Former security boss David Irvine is conducting an independent assessment of efforts made to reform parts of Australia's special forces.
The former ASIO and ASIS head has been commissioned by the army for the review, following a range of cultural and governance reforms in the special forces since 2015, a defence department statement published by Fairfax Media and the ABC on Sunday revealed.
News of the assessment comes amid allegations some special forces soldiers may have committed war crimes in Afghanistan, raised in a confidential defence inquiry report obtained by Fairfax.
The inquiry was told of unsanctioned and illegal application of violence on operations and disregard for human life.

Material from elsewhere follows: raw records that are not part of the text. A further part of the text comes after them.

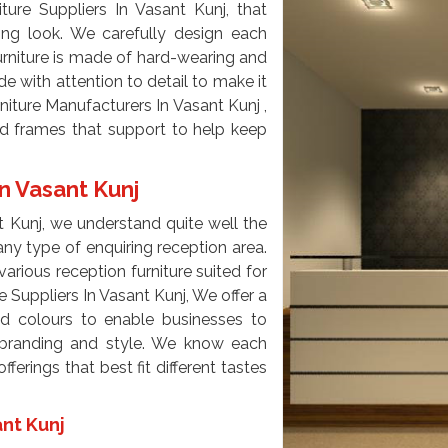
ure Suppliers In Vasant Kunj, that
ming look. We carefully design each
furniture is made of hard-wearing and
e with attention to detail to make it
niture Manufacturers In Vasant Kunj ,
d frames that support to help keep
n Vasant Kunj
t Kunj, we understand quite well the
ny type of enquiring reception area.
arious reception furniture suited for
e Suppliers In Vasant Kunj, We offer a
nd colours to enable businesses to
ir branding and style. We know each
erings that best fit different tastes
ant Kunj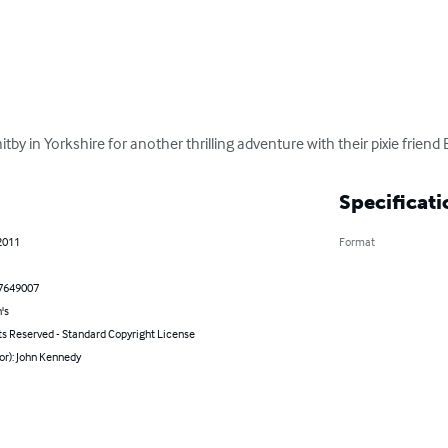
tby in Yorkshire for another thrilling adventure with their pixie friend
Specificati
2011
Format
7649007
's
ts Reserved - Standard Copyright License
or): John Kennedy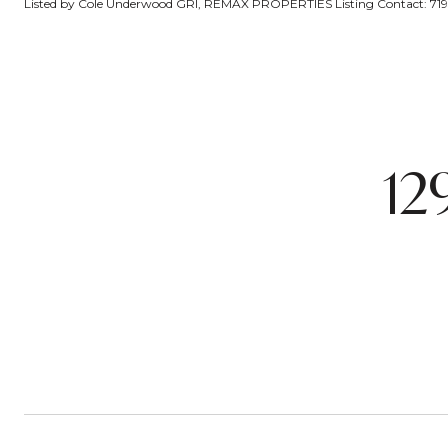
Listed by Cole Underwood GRI, REMAX PROPERTIES Listing Contact: 7
12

Defence Minister Marise Payne on Friday confirmed the inquiry started in May 2016 at the request of the chief of the army and the direction of the chief of the defence force.
She said the government will respond to any recommendations its makes.
Another investigation by the Inspector-General of the Australian Defence Force will also make recommendations on how to deal with the claims, the defence department said.
Veterans Affairs Minister Darren Chester says he's keen to see the report finalised so the government can take appropriate action if needed.
However Mr Irvine's report is intended to show that work is underway to address concerns about "some elements" of the special forces, Mr Chester said.
"It's important that the command can take action even before the IGAF (Inspector-General of the Australian Defence Force) does it's final work," he told ABC TV on Sunday.
Australian War Memorial Director Brendan Nelson said if any laws of armed conflict were breached it should be known, but he stressed the need for people to reserve their judgment until the facts are clear.
"I think it's better that we not pass judgment on any of these men, and the women by the way, who are part of special operations until we know precisely what the facts are," he told the ABC on Sunday.